WHAT THE TASK REQUIRES:
Please return the lines below verbatim, beginning at the one that has "Identify the location of About Us." and stopping after the one that has "This screenshot has width=608, height=2576.", and add no other lines.

GIVEN RECORDS:

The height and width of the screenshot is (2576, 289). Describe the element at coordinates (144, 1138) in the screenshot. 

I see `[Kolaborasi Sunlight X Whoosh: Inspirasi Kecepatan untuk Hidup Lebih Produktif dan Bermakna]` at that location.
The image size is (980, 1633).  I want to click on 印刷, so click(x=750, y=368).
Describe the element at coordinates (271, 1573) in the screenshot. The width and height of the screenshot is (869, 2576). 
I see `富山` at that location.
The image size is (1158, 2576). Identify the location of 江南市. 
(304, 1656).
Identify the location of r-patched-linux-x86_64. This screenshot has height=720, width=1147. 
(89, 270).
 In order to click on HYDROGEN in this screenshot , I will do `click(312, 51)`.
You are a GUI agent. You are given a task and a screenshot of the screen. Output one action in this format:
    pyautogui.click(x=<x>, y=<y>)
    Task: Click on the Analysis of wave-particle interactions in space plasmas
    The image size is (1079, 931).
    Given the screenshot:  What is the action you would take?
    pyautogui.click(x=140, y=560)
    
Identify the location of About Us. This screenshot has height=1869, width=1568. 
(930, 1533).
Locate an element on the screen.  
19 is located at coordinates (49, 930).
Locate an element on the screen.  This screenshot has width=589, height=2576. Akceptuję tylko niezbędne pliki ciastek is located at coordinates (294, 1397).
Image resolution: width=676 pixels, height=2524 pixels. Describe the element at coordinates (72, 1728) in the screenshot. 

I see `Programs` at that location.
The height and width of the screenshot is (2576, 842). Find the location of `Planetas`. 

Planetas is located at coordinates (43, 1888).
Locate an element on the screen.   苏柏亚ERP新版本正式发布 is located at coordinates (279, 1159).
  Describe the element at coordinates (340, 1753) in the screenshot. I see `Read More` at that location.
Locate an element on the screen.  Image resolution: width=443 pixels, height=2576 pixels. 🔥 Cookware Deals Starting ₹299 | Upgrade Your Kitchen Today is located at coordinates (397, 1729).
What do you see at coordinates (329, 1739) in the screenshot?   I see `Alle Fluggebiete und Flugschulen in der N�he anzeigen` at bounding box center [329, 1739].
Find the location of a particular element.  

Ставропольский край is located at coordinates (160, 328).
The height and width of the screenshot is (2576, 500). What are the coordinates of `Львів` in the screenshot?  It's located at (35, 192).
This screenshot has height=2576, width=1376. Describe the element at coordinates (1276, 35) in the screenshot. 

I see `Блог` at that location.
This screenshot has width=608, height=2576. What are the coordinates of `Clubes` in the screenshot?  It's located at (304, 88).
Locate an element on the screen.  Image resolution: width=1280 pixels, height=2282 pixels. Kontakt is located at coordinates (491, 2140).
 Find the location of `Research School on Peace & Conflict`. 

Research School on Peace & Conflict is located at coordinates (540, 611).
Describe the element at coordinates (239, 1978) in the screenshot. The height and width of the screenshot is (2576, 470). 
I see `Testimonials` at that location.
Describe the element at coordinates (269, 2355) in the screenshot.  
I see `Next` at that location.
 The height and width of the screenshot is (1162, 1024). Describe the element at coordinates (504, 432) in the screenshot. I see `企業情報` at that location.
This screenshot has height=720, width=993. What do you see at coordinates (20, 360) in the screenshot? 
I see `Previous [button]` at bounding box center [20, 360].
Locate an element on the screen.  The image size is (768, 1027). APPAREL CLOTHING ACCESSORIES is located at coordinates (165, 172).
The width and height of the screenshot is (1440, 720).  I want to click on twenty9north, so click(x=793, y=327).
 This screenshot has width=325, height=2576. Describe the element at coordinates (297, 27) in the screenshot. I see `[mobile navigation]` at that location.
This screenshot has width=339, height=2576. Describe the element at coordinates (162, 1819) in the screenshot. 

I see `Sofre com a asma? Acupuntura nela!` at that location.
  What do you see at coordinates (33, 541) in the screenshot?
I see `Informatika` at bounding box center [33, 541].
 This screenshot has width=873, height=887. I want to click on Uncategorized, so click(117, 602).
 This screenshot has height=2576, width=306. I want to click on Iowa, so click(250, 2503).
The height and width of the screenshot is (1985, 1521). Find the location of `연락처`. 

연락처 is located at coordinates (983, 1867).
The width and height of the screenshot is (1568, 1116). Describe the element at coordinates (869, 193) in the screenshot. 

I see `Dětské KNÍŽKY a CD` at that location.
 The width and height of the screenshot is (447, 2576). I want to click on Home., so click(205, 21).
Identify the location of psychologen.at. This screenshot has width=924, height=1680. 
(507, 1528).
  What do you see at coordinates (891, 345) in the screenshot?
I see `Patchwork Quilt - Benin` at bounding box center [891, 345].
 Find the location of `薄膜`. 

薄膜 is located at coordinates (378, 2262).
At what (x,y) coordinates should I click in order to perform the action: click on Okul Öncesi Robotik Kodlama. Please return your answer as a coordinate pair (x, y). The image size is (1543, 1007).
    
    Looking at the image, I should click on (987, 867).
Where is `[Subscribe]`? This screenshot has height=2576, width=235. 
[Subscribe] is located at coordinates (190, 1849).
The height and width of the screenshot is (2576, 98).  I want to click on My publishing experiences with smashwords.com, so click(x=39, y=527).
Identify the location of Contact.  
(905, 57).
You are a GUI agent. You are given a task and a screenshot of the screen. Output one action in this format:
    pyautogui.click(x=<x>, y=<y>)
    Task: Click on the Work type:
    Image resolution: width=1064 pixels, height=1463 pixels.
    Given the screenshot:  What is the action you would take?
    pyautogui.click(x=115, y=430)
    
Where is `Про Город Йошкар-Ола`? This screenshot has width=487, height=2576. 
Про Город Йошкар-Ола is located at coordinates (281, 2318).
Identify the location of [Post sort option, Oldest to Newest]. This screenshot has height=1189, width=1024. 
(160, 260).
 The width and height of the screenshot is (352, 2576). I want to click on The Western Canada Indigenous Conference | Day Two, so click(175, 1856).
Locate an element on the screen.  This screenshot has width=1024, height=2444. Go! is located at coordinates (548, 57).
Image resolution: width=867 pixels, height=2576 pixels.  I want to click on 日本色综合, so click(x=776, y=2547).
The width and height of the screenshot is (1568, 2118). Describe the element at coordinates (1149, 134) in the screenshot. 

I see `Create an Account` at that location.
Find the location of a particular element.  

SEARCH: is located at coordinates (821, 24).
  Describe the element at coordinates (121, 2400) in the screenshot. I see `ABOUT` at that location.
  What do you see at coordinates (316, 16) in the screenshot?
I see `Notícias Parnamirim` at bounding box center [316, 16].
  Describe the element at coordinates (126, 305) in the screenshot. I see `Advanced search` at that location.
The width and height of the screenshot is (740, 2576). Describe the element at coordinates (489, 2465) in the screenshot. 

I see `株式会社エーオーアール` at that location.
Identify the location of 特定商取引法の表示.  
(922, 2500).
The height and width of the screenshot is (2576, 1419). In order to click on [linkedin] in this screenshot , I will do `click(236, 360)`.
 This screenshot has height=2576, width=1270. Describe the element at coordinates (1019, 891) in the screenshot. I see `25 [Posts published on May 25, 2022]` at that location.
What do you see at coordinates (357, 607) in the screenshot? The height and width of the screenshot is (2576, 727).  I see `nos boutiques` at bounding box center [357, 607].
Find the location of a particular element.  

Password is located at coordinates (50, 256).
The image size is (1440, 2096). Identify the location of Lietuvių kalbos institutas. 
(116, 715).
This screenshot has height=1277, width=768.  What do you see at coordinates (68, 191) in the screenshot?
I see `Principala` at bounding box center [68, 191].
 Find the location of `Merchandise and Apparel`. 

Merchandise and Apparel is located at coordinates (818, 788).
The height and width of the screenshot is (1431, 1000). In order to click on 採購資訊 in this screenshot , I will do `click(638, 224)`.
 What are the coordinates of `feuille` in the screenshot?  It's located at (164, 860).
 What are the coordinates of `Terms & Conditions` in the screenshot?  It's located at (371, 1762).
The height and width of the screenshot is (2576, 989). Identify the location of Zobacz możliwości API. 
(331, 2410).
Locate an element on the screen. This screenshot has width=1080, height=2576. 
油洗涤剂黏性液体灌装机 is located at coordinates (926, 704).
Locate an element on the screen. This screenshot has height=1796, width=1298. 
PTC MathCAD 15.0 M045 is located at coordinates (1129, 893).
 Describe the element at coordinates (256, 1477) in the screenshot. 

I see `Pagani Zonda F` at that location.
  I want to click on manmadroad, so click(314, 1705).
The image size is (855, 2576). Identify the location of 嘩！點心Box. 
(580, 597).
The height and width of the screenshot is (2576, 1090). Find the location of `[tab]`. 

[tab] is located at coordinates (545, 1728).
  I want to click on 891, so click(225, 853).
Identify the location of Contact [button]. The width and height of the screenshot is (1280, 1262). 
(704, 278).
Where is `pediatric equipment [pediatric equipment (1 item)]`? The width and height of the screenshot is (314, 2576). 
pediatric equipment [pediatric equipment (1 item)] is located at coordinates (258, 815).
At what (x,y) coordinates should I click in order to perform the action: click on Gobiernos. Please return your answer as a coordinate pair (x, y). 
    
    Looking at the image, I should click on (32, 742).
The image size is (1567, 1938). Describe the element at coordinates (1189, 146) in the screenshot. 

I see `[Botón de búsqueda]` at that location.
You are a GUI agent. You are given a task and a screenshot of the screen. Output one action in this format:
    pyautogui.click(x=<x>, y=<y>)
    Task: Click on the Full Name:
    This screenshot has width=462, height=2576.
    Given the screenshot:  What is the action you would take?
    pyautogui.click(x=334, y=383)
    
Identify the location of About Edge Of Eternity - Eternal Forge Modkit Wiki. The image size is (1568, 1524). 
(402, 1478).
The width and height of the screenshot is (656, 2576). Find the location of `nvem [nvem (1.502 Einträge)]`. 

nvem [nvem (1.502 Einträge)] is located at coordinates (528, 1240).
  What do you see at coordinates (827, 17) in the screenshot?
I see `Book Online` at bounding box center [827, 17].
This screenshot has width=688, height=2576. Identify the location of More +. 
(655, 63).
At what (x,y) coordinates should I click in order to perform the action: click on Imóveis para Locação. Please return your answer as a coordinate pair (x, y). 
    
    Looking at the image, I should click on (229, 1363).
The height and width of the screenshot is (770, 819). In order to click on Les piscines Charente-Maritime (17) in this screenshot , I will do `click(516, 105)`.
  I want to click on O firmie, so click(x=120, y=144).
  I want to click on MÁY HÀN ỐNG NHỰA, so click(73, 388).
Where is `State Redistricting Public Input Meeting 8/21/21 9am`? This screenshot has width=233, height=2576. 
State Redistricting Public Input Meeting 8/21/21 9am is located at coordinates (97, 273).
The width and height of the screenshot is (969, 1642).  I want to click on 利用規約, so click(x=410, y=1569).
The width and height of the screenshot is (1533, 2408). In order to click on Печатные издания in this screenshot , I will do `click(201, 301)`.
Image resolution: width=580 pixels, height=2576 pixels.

SOLVED EXERCISE:
Identify the location of About Us. This screenshot has height=1869, width=1568. 
(930, 1533).
Locate an element on the screen.  
19 is located at coordinates (49, 930).
Locate an element on the screen.  This screenshot has width=589, height=2576. Akceptuję tylko niezbędne pliki ciastek is located at coordinates (294, 1397).
Image resolution: width=676 pixels, height=2524 pixels. Describe the element at coordinates (72, 1728) in the screenshot. 

I see `Programs` at that location.
The height and width of the screenshot is (2576, 842). Find the location of `Planetas`. 

Planetas is located at coordinates (43, 1888).
Locate an element on the screen.   苏柏亚ERP新版本正式发布 is located at coordinates (279, 1159).
  Describe the element at coordinates (340, 1753) in the screenshot. I see `Read More` at that location.
Locate an element on the screen.  Image resolution: width=443 pixels, height=2576 pixels. 🔥 Cookware Deals Starting ₹299 | Upgrade Your Kitchen Today is located at coordinates (397, 1729).
What do you see at coordinates (329, 1739) in the screenshot?   I see `Alle Fluggebiete und Flugschulen in der N�he anzeigen` at bounding box center [329, 1739].
Find the location of a particular element.  

Ставропольский край is located at coordinates (160, 328).
The height and width of the screenshot is (2576, 500). What are the coordinates of `Львів` in the screenshot?  It's located at (35, 192).
This screenshot has height=2576, width=1376. Describe the element at coordinates (1276, 35) in the screenshot. 

I see `Блог` at that location.
This screenshot has width=608, height=2576. What are the coordinates of `Clubes` in the screenshot?  It's located at (304, 88).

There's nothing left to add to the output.